Ormai tutti sono consapevoli dello sfacelo generato del fascismo, persino gli stessi fascisti. Ma, avendo cancellato le opposizioni, in tutto il Paese nessuna voce sembra potersi levare per dire basta. Pare una voragine senza fondo. E’ in questa atmosfera che alle ore 10 di venerdì 5 marzo 1943 nell’officina 19 di Fiat Mirafiori, un operaio di nome Leo Lanfranco, si ferma e dice: sciopero! E’ la prima volta dopo vent’anni: molti operai del suo stesso reparto neppur sanno cosa significhi. Dura poco, venti minuti.

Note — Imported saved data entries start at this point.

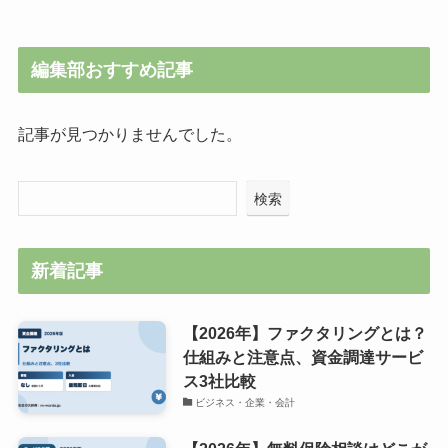
編集部おすすめ記事
記事が見つかりませんでした。
検索
新着記事
【2026年】ファクタリングとは？
仕組みと注意点、資金調達サービ
ス3社比較
ビジネス・企業・会計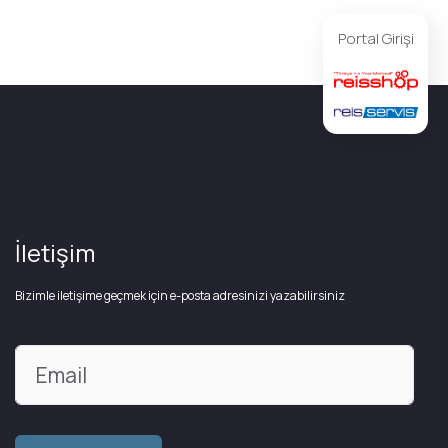
Portal Girişi
İletişim
Bizimle iletişime geçmek için e-posta adresinizi yazabilirsiniz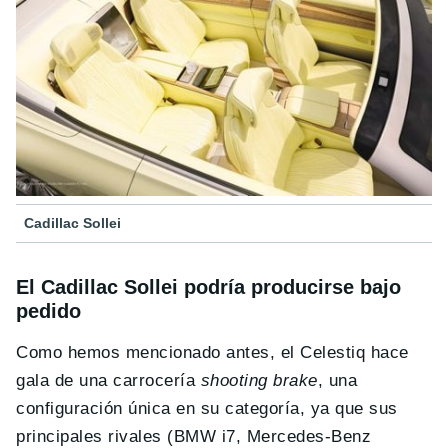
Cadillac Sollei
El Cadillac Sollei podría producirse bajo
pedido
Como hemos mencionado antes, el Celestiq hace
gala de una carrocería
shooting brake
, una
configuración única en su categoría, ya que sus
principales rivales (BMW i7, Mercedes-Benz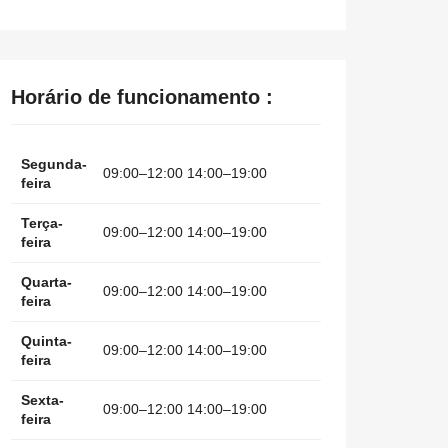
Horário de funcionamento :
Segunda-
09:00–12:00 14:00–19:00
feira
Terça-
09:00–12:00 14:00–19:00
feira
Quarta-
09:00–12:00 14:00–19:00
feira
Quinta-
09:00–12:00 14:00–19:00
feira
Sexta-
09:00–12:00 14:00–19:00
feira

Ma la notizia si diffonde. Lunedì 7 marzo si fermano altre 8 fabbriche torinesi. E di giorno in giorno lo sciopero s’espande: da Torino alla provincia, dalla provincia alla regione, dalla regione alle altre regioni. Nel giro di poco l’intero nord Italia è fermo. Aderiscono persino gli operai d’una legione fascista, la XVIII novembre.
Nelle rivendicazioni c’è di tutto ma soprattutto pace e pane.
Mussolini, indignato, si rifiuta di chiamarli scioperi. a gli operai capiscono in fretta che la lotta paga: alla spicciolata dagli industriali ottengono aumenti e anticipi e, malgrado l’opposizione del duce, anche le 192 ore per tutti, anche per chi agli scioperi non ha partecipato.
Nonostante gli oltre 800 arresti il regime è pubblicamente delegittimato e, grazie a quei coraggiosi operai, l’intera nazione comincia ad intravvedere la speranza che qualcosa possa finalmente cambiare.